Dave Kovar said something obvious that most owners ignore. Plan your days or someone else will plan them for you. His point was simple: great years don't happen by accident. They're built one intentional day at a time. Most school owners are reactive by Tuesday. Watch here.
Jadi Tention on the one parent who thinks they run your school. You know who they are. Jadi's message was clear: don't let one toxic parent set the tone for everyone else. The moment you accommodate unreasonable demands to keep the peace, you've handed the culture over. Watch here.

THE STAT
85% of consumers are more likely to buy after attending a live event. 78% of event organizers say in-person is their single most impactful marketing channel. Schools running a consistent event and follow-up system have documented up to 40% growth in active enrollment in a matter of months.
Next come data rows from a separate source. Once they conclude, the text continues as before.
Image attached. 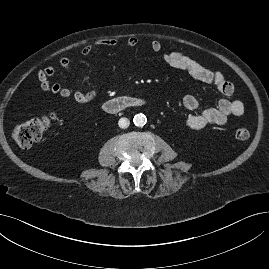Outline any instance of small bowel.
I'll list each match as a JSON object with an SVG mask.
<instances>
[{"label":"small bowel","instance_id":"small-bowel-1","mask_svg":"<svg viewBox=\"0 0 269 269\" xmlns=\"http://www.w3.org/2000/svg\"><path fill=\"white\" fill-rule=\"evenodd\" d=\"M118 41L114 38L101 40L95 44H88L82 48V55L89 56L96 45L106 47L117 46ZM126 45L134 48L138 45V39L130 37L126 41ZM150 48L154 52H162V59L165 64L172 68L182 70L189 74L192 78L213 84L225 96H230L234 92L233 84L228 81L219 71H212L194 59L180 51L165 50L162 43L158 40L150 42ZM60 66L66 71L71 72V62L66 56L60 59ZM55 74L53 66H46L37 73V79L41 89L46 93L58 94L64 98H72L79 103H88L94 100L99 90L97 88L89 91H81L71 87H64L51 79ZM198 99L194 95H186L182 99V105L187 110H194L198 107ZM245 112V105L240 100L220 99L215 107L208 108L199 114L191 115L186 118L185 125L191 129L199 130L207 125H225L231 116H241Z\"/></svg>","mask_w":269,"mask_h":269}]
</instances>
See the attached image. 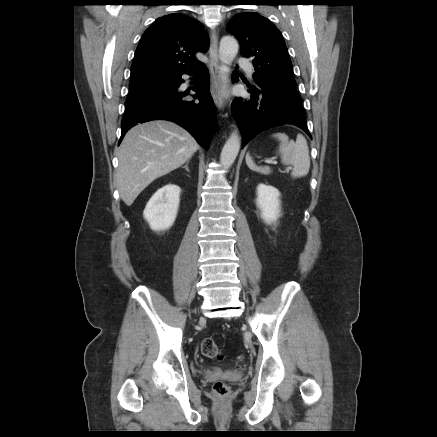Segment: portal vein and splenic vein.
Wrapping results in <instances>:
<instances>
[{"mask_svg":"<svg viewBox=\"0 0 437 437\" xmlns=\"http://www.w3.org/2000/svg\"><path fill=\"white\" fill-rule=\"evenodd\" d=\"M266 163H269V164H274V165H276L277 164V161H272V160H266ZM291 168L290 167H288L287 168V170H290Z\"/></svg>","mask_w":437,"mask_h":437,"instance_id":"1","label":"portal vein and splenic vein"}]
</instances>
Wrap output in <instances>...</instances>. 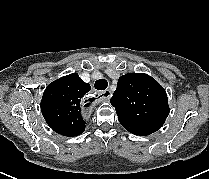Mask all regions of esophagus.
I'll use <instances>...</instances> for the list:
<instances>
[{
  "instance_id": "obj_1",
  "label": "esophagus",
  "mask_w": 209,
  "mask_h": 179,
  "mask_svg": "<svg viewBox=\"0 0 209 179\" xmlns=\"http://www.w3.org/2000/svg\"><path fill=\"white\" fill-rule=\"evenodd\" d=\"M112 96V93L110 90H105L102 92L95 94H88L85 97V102L81 104V109L83 112L81 113V118L84 121H89L92 118V113L90 112L93 107H95L98 102L104 101L109 99Z\"/></svg>"
}]
</instances>
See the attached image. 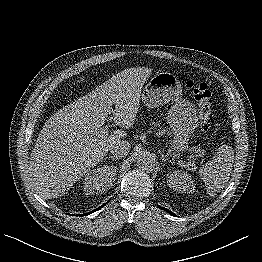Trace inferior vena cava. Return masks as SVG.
<instances>
[{"label":"inferior vena cava","instance_id":"1","mask_svg":"<svg viewBox=\"0 0 262 262\" xmlns=\"http://www.w3.org/2000/svg\"><path fill=\"white\" fill-rule=\"evenodd\" d=\"M130 148L129 142L120 140L111 146L110 152L114 157L122 158L128 155Z\"/></svg>","mask_w":262,"mask_h":262}]
</instances>
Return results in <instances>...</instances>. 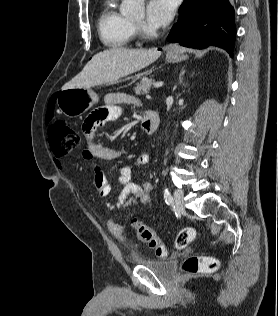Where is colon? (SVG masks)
I'll list each match as a JSON object with an SVG mask.
<instances>
[{"label":"colon","instance_id":"1","mask_svg":"<svg viewBox=\"0 0 278 316\" xmlns=\"http://www.w3.org/2000/svg\"><path fill=\"white\" fill-rule=\"evenodd\" d=\"M49 144L53 154L61 157L76 150L81 143L80 134L63 121L51 124L48 130ZM137 237L155 250L159 257L167 254L165 245L160 241L156 233L146 224L139 220L132 222ZM196 236L193 228H183L177 235L175 246L177 249L185 248ZM219 263L216 259L204 255L191 256L183 263V271L189 275L213 272L218 269Z\"/></svg>","mask_w":278,"mask_h":316}]
</instances>
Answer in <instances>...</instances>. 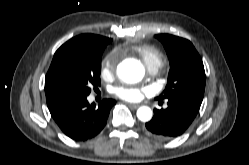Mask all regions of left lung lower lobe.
Masks as SVG:
<instances>
[{
    "mask_svg": "<svg viewBox=\"0 0 249 165\" xmlns=\"http://www.w3.org/2000/svg\"><path fill=\"white\" fill-rule=\"evenodd\" d=\"M157 100L159 104L163 103V100ZM201 103L186 97L167 99L168 107L161 110L154 109V116L146 123V128L159 139L168 140L180 136L193 122Z\"/></svg>",
    "mask_w": 249,
    "mask_h": 165,
    "instance_id": "1",
    "label": "left lung lower lobe"
}]
</instances>
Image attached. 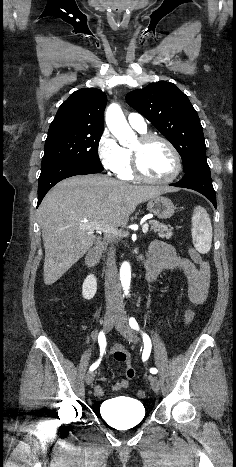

Most owners are running ads and skipping the channel with the highest conversion rate in the business.
Source: Exposure Analytics

BETWEEN CLASSES
Between Classes exists because the industry reveals itself in ways no article ever could. The memes circulating in group chats, the posts that rack up thousands of likes from school owners who recognize exactly what they're laughing at — that's real data. It tells you what this industry actually believes, fears, and refuses to say out loud. We're not here to roast anyone. We're here because sometimes a drawing of a fat 5th Dan says more about where the industry went wrong than a thousand words ever could.
CLOSING THOUGHT
The owners who are winning their markets right now did not figure out something you don't know. They just stopped waiting for the season to feel right, the budget to make sense, and the evidence to come in before they committed. They showed up somewhere. Then they showed up again. And at some point the market stopped feeling like something they were trying to crack and started feeling like something they belonged to. That's available to you. It just requires going first.